The seashell fauna of this part of the world is amazingly diverse and it is in these rich and varying habitats that the distinctive Omani mollusks thrive. For example, the sand-dwelling Bivalves, Olives and Moon Shells get miles and miles of sandy substrate to live in. Rock-dwelling Cowries and Nerites get enough of the underwater rocks and corals required for them to survive.
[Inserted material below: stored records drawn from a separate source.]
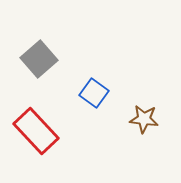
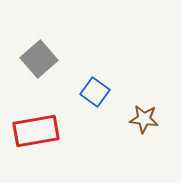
blue square: moved 1 px right, 1 px up
red rectangle: rotated 57 degrees counterclockwise
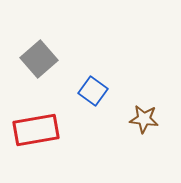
blue square: moved 2 px left, 1 px up
red rectangle: moved 1 px up
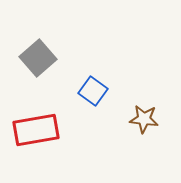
gray square: moved 1 px left, 1 px up
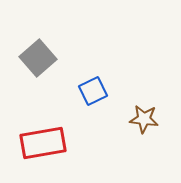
blue square: rotated 28 degrees clockwise
red rectangle: moved 7 px right, 13 px down
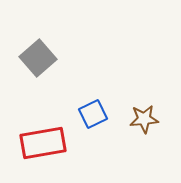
blue square: moved 23 px down
brown star: rotated 12 degrees counterclockwise
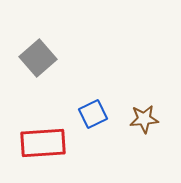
red rectangle: rotated 6 degrees clockwise
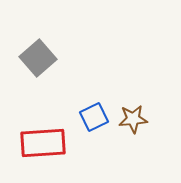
blue square: moved 1 px right, 3 px down
brown star: moved 11 px left
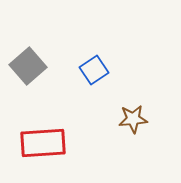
gray square: moved 10 px left, 8 px down
blue square: moved 47 px up; rotated 8 degrees counterclockwise
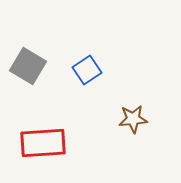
gray square: rotated 18 degrees counterclockwise
blue square: moved 7 px left
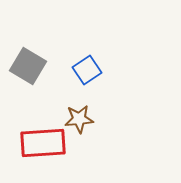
brown star: moved 54 px left
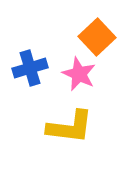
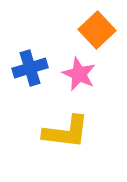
orange square: moved 7 px up
yellow L-shape: moved 4 px left, 5 px down
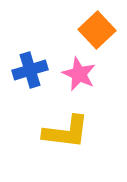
blue cross: moved 2 px down
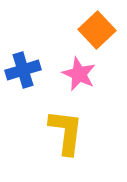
blue cross: moved 7 px left
yellow L-shape: rotated 90 degrees counterclockwise
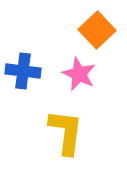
blue cross: moved 1 px down; rotated 24 degrees clockwise
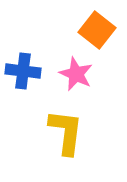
orange square: rotated 9 degrees counterclockwise
pink star: moved 3 px left
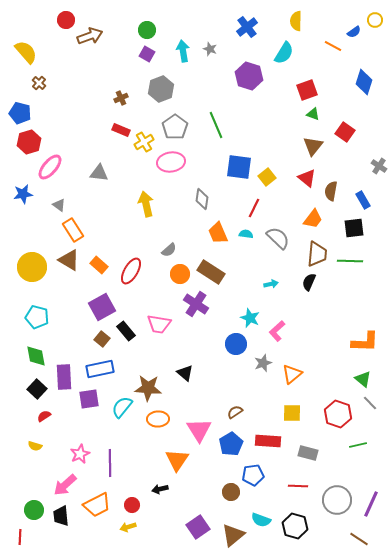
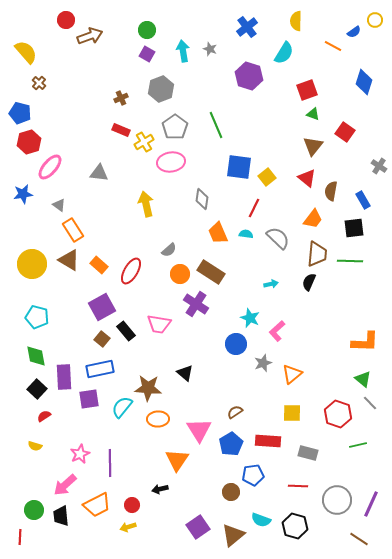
yellow circle at (32, 267): moved 3 px up
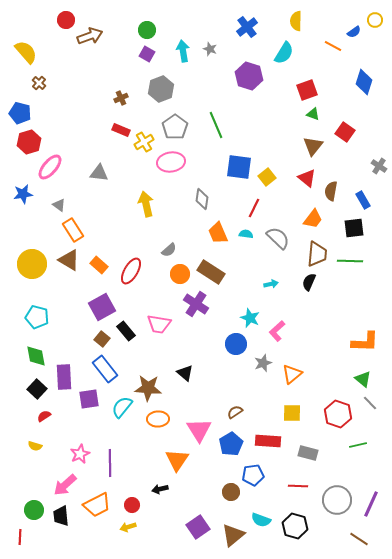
blue rectangle at (100, 369): moved 5 px right; rotated 64 degrees clockwise
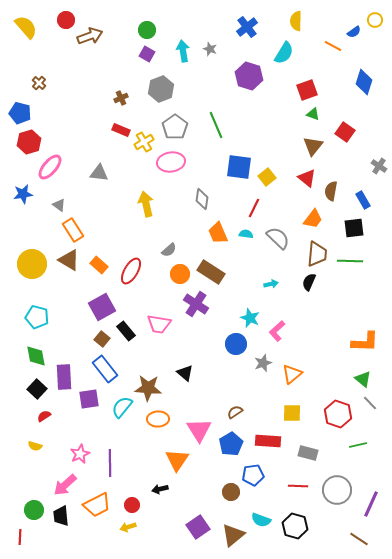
yellow semicircle at (26, 52): moved 25 px up
gray circle at (337, 500): moved 10 px up
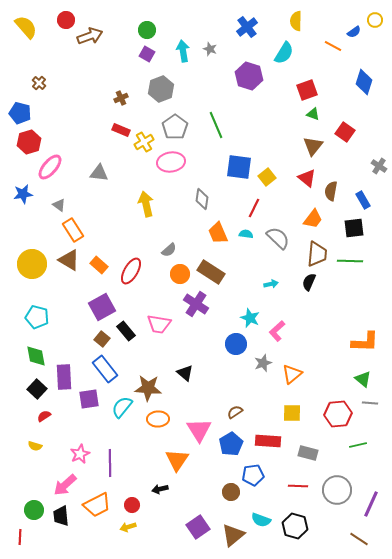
gray line at (370, 403): rotated 42 degrees counterclockwise
red hexagon at (338, 414): rotated 24 degrees counterclockwise
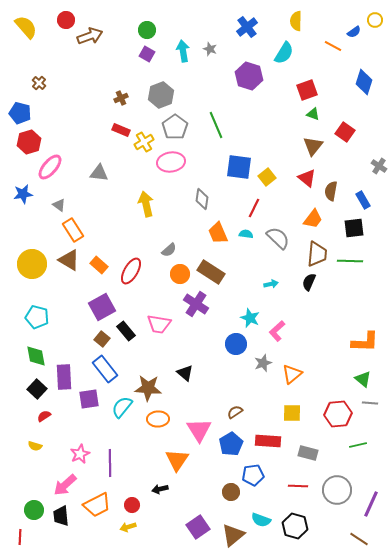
gray hexagon at (161, 89): moved 6 px down
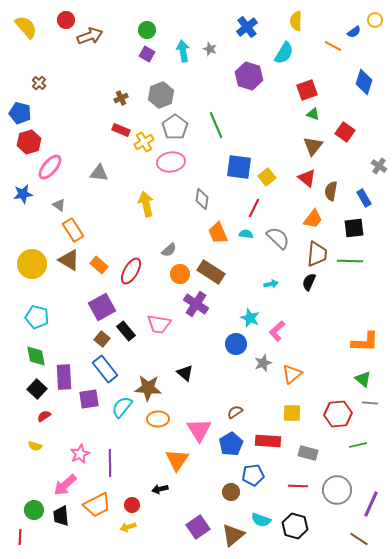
blue rectangle at (363, 200): moved 1 px right, 2 px up
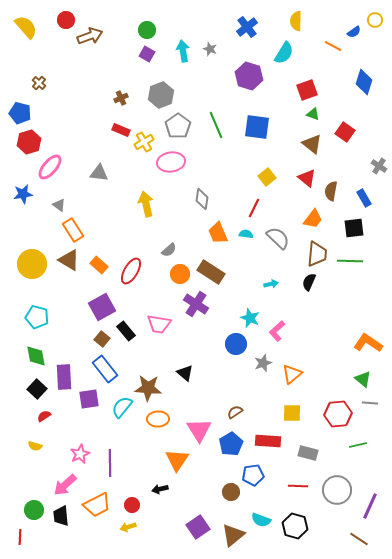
gray pentagon at (175, 127): moved 3 px right, 1 px up
brown triangle at (313, 146): moved 1 px left, 2 px up; rotated 30 degrees counterclockwise
blue square at (239, 167): moved 18 px right, 40 px up
orange L-shape at (365, 342): moved 3 px right, 1 px down; rotated 148 degrees counterclockwise
purple line at (371, 504): moved 1 px left, 2 px down
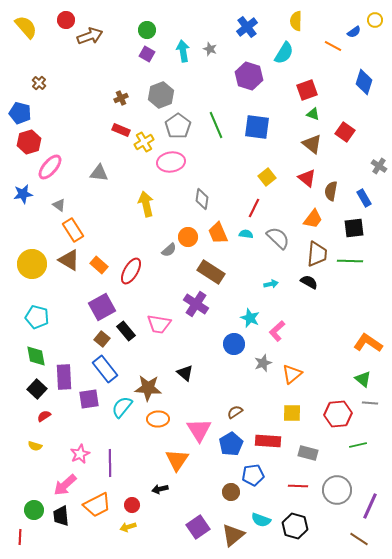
orange circle at (180, 274): moved 8 px right, 37 px up
black semicircle at (309, 282): rotated 96 degrees clockwise
blue circle at (236, 344): moved 2 px left
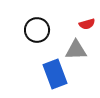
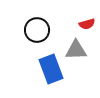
blue rectangle: moved 4 px left, 5 px up
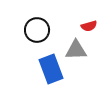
red semicircle: moved 2 px right, 2 px down
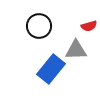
black circle: moved 2 px right, 4 px up
blue rectangle: rotated 60 degrees clockwise
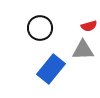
black circle: moved 1 px right, 2 px down
gray triangle: moved 7 px right
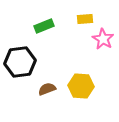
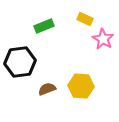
yellow rectangle: rotated 28 degrees clockwise
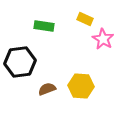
green rectangle: rotated 30 degrees clockwise
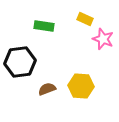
pink star: rotated 10 degrees counterclockwise
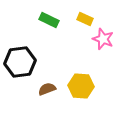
green rectangle: moved 5 px right, 6 px up; rotated 18 degrees clockwise
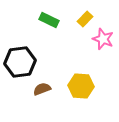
yellow rectangle: rotated 70 degrees counterclockwise
brown semicircle: moved 5 px left
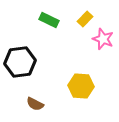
brown semicircle: moved 7 px left, 15 px down; rotated 132 degrees counterclockwise
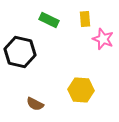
yellow rectangle: rotated 49 degrees counterclockwise
black hexagon: moved 10 px up; rotated 20 degrees clockwise
yellow hexagon: moved 4 px down
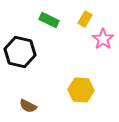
yellow rectangle: rotated 35 degrees clockwise
pink star: rotated 15 degrees clockwise
brown semicircle: moved 7 px left, 2 px down
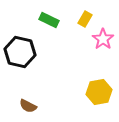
yellow hexagon: moved 18 px right, 2 px down; rotated 15 degrees counterclockwise
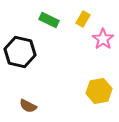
yellow rectangle: moved 2 px left
yellow hexagon: moved 1 px up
Places where rocks and sand mingle are a great hunting ground for the molluskan fauna. Beyond these factors, many other reasons contribute to the rich molluskan life such as the temperature of the sea; light and humidity; wave movement and action; underwater currents; salinity and such.
While beachcombing anywhere in Oman one can find seashells of a bewildering variety, in many different shapes, sizes and colours washed up on the beaches or picked up from their many hiding places offshore. The best time to go looking for seashells is during nights, at low tide, when these mollusks come foraging to the surface for plankton food. Usually they tend to avoid the harsh daylight. A word of caution though; in Oman, collecting live seashells, abalones, corals, crayfish and turtle eggs is strictly prohibited. This has been in effect to primarily protect these natural resources from being pushed towards extinction by wanton pilferage and destruction. If you intend to do some beachcombing in search of fine specimens of seashells across Oman’s vast and varied coastline, kindly bear in mind that the mollusks, like all other living creatures are part of a community which inhabits certain ecological areas. And many species are dependent upon others for their survival. So dear shell collector, please do not disturb the environment. Leave the shore just like you found it. Do not disturb the stones and the rocks. Juvenile seashells and eggs should not be touched. Kindly replace a live mollusk back to where you picked it up from, after taking photographs. Carry with you only those seashells that you find washed ashore, for they are already dead. A visit to the Natural History Museum in Muscat would reveal a breathtaking collection of the more colourful and exquisite species of mollusk and Omani seashells that are kept on display. Incidentally, an active National Shell Collection Group is involved with the identification of many more new species of seashells that keeps the list of unique Omani seashells and mollusks ever expanding.